■ **Instructions for the task**: Determine how many lines in the records include "four". Write the number and nothing more.

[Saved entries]
%%
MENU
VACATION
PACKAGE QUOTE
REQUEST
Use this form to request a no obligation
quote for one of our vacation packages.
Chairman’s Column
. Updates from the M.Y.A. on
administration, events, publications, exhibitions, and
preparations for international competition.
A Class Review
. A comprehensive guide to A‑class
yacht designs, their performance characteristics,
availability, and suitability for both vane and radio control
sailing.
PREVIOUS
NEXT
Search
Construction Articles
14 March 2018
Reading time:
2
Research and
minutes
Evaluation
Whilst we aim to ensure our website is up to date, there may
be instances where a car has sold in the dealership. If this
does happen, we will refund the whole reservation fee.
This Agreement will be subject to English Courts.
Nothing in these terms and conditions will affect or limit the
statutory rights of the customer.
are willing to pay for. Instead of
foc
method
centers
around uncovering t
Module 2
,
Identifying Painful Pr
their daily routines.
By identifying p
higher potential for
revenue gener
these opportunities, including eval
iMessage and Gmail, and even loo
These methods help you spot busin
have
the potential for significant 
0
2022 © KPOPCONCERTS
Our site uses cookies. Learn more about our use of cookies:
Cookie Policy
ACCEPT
%%
%%
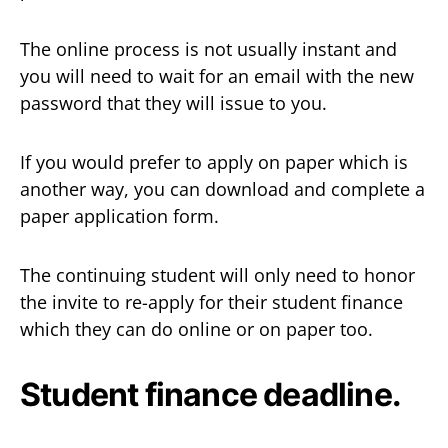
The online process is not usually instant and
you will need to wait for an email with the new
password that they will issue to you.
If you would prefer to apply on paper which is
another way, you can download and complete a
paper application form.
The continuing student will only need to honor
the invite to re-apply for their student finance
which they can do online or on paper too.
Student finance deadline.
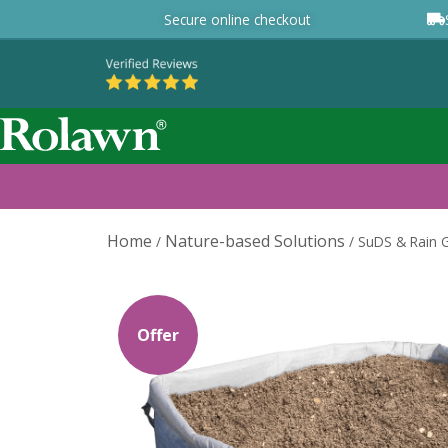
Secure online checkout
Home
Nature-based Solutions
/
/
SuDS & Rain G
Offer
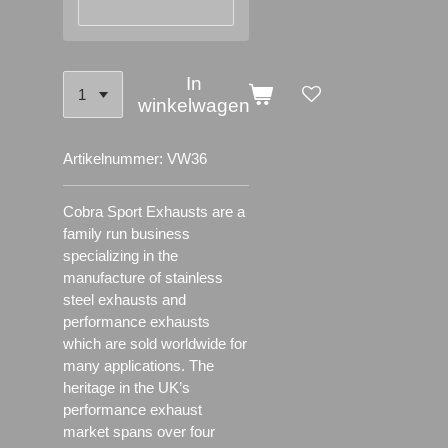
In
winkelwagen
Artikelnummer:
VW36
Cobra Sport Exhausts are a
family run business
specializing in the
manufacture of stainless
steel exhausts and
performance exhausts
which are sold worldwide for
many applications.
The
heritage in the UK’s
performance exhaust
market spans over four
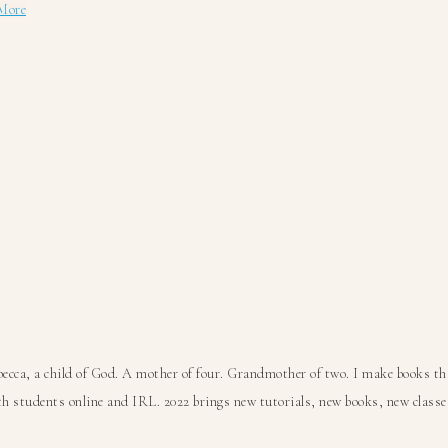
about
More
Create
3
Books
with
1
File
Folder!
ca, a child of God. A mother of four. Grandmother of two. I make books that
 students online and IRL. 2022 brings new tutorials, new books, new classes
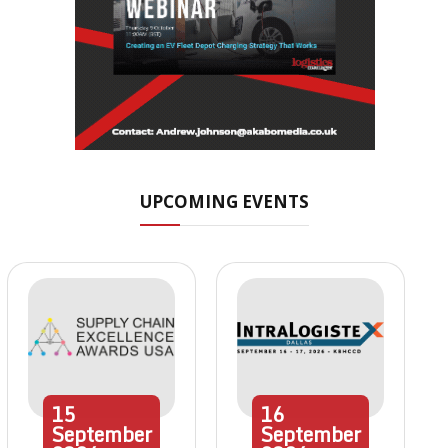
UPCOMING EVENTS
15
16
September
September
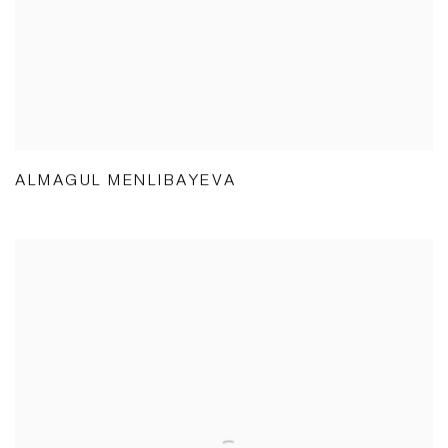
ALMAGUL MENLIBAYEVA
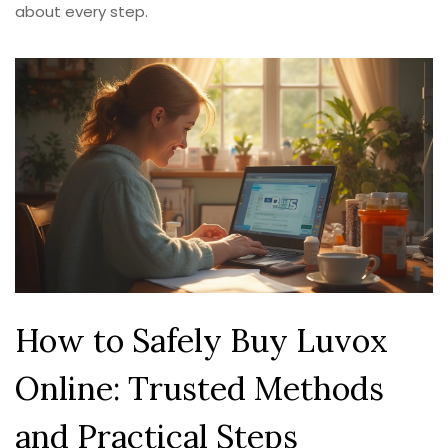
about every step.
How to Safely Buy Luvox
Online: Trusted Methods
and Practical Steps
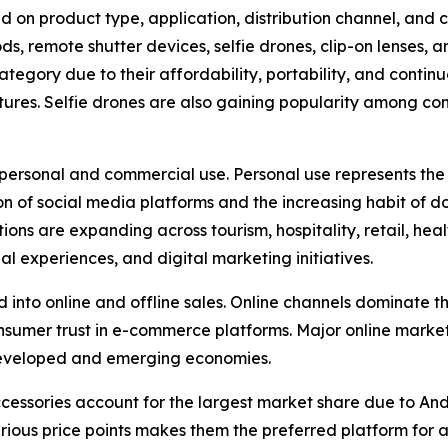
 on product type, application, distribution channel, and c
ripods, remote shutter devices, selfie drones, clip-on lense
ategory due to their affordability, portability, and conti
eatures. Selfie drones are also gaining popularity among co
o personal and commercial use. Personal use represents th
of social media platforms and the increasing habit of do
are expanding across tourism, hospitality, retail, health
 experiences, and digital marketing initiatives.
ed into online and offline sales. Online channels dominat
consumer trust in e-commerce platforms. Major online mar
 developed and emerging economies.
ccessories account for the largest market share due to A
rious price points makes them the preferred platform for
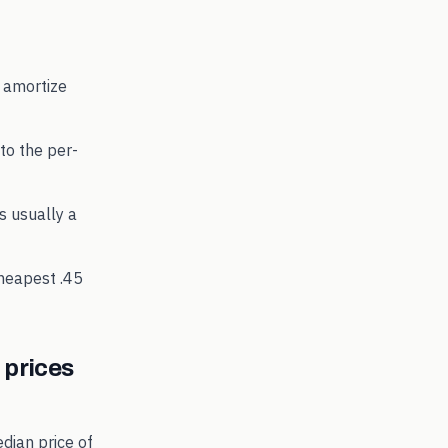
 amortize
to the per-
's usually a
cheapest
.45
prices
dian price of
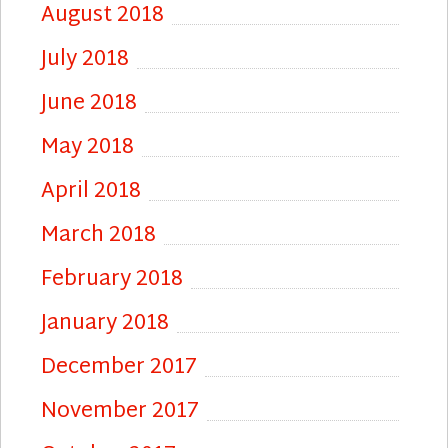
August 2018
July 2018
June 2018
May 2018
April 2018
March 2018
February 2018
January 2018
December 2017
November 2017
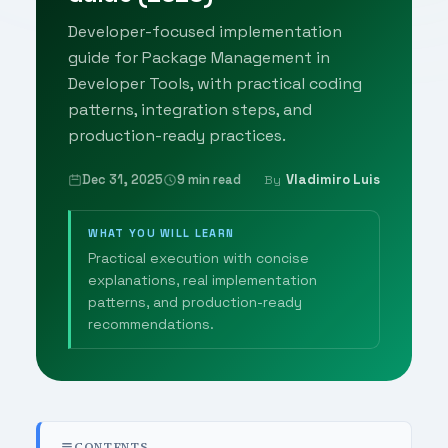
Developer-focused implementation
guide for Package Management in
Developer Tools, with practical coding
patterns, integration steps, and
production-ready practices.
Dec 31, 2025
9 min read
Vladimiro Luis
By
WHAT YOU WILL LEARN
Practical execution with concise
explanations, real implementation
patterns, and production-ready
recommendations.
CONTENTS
%%
■ **Answer space**: 2